Transcribed page contents

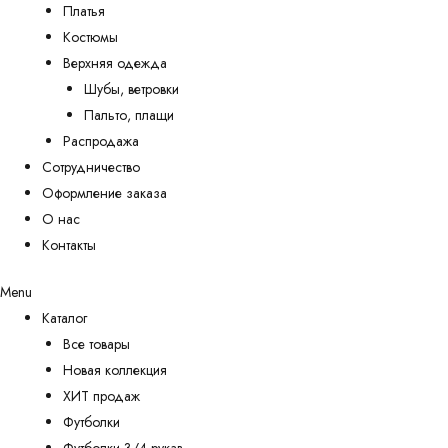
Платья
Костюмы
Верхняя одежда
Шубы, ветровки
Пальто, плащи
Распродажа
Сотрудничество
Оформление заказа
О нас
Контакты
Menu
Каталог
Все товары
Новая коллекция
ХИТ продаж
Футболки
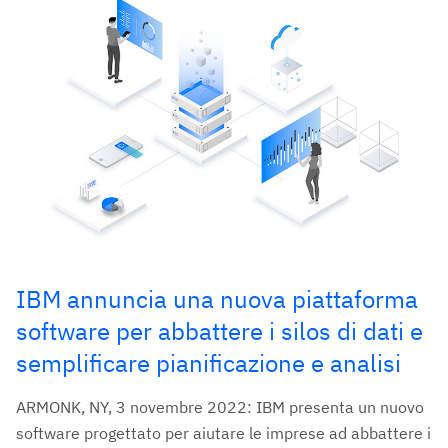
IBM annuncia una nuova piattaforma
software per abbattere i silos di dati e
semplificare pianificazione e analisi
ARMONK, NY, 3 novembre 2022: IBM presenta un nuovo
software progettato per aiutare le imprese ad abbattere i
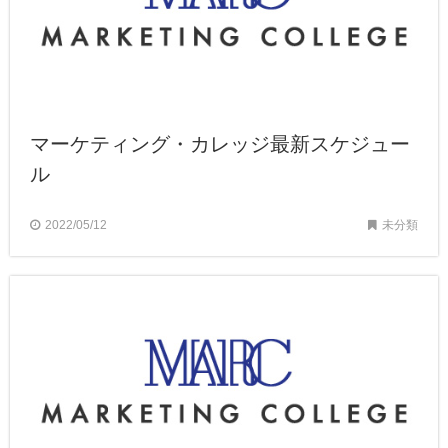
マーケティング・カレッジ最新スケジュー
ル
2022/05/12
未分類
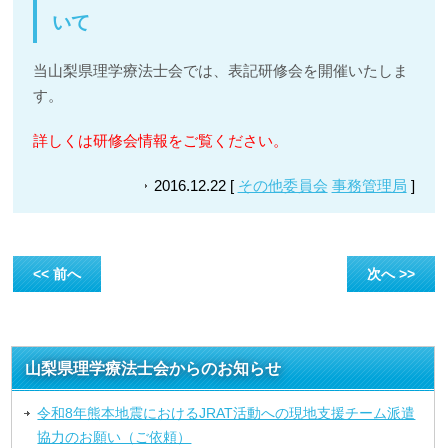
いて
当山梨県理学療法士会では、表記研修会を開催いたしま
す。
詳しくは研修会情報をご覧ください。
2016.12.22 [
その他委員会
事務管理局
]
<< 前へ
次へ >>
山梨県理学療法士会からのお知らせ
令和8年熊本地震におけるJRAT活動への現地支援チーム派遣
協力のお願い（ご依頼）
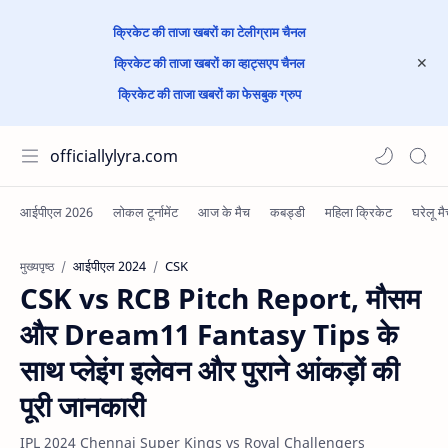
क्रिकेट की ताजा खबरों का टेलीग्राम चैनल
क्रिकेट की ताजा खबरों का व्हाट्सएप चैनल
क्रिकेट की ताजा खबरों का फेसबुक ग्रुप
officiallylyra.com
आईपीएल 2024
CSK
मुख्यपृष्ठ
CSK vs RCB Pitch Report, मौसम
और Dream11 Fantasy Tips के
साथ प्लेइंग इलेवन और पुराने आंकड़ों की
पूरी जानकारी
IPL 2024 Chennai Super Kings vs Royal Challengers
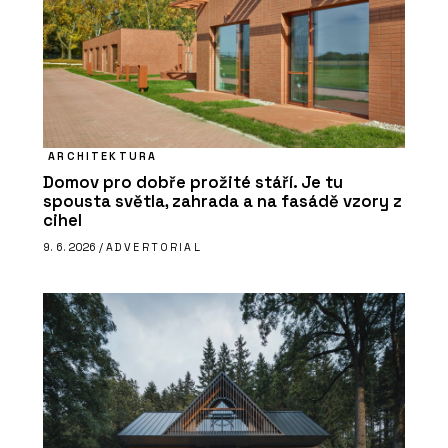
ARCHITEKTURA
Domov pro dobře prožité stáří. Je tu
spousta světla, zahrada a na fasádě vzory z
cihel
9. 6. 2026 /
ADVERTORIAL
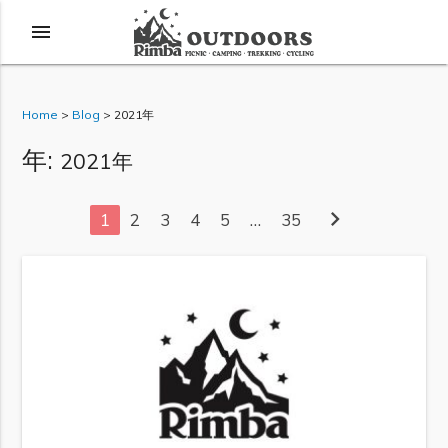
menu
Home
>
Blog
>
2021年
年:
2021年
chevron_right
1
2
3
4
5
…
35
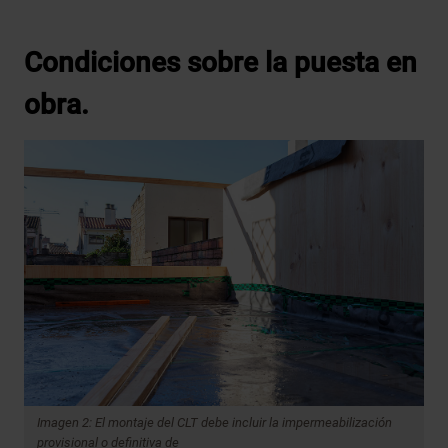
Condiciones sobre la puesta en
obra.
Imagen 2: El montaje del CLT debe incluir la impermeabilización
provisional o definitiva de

▶ TASK DESCRIPTION: Without the pictures, give back every record precisely as shown.

▶ OUTPUT FOR THIS EXERCISE:
Платья
Костюмы
Верхняя одежда
Шубы, ветровки
Пальто, плащи
Распродажа
Сотрудничество
Оформление заказа
О нас
Контакты
Menu
Каталог
Все товары
Новая коллекция
ХИТ продаж
Футболки
IBM annuncia una nuova piattaforma
software per abbattere i silos di dati e
semplificare pianificazione e analisi
ARMONK, NY, 3 novembre 2022: IBM presenta un nuovo
software progettato per aiutare le imprese ad abbattere i
マーケティング・カレッジ最新スケジュー
ル
2022/05/12
未分類
いて
当山梨県理学療法士会では、表記研修会を開催いたしま
す。
詳しくは研修会情報をご覧ください。
2016.12.22 [
その他委員会
事務管理局
]
<< 前へ
次へ >>
山梨県理学療法士会からのお知らせ
令和8年熊本地震におけるJRAT活動への現地支援チーム派遣
協力のお願い（ご依頼）
क्रिकेट की ताजा खबरों का टेलीग्राम चैनल
क्रिकेट की ताजा खबरों का व्हाट्सएप चैनल
क्रिकेट की ताजा खबरों का फेसबुक ग्रुप
officiallylyra.com
आईपीएल 2024
CSK
मुख्यपृष्ठ
CSK vs RCB Pitch Report, मौसम
और Dream11 Fantasy Tips के
साथ प्लेइंग इलेवन और पुराने आंकड़ों की
पूरी जानकारी
IPL 2024 Chennai Super Kings vs Royal Challengers
ARCHITEKTURA
Domov pro dobře prožité stáří. Je tu
spousta světla, zahrada a na fasádě vzory z
cihel
9. 6. 2026 /
ADVERTORIAL
menu
Home
>
Blog
>
2021年
年:
2021年
chevron_right
1
2
3
4
5
…
35
Condiciones sobre la puesta en
obra.
Imagen 2: El montaje del CLT debe incluir la impermeabilización
provisional o definitiva de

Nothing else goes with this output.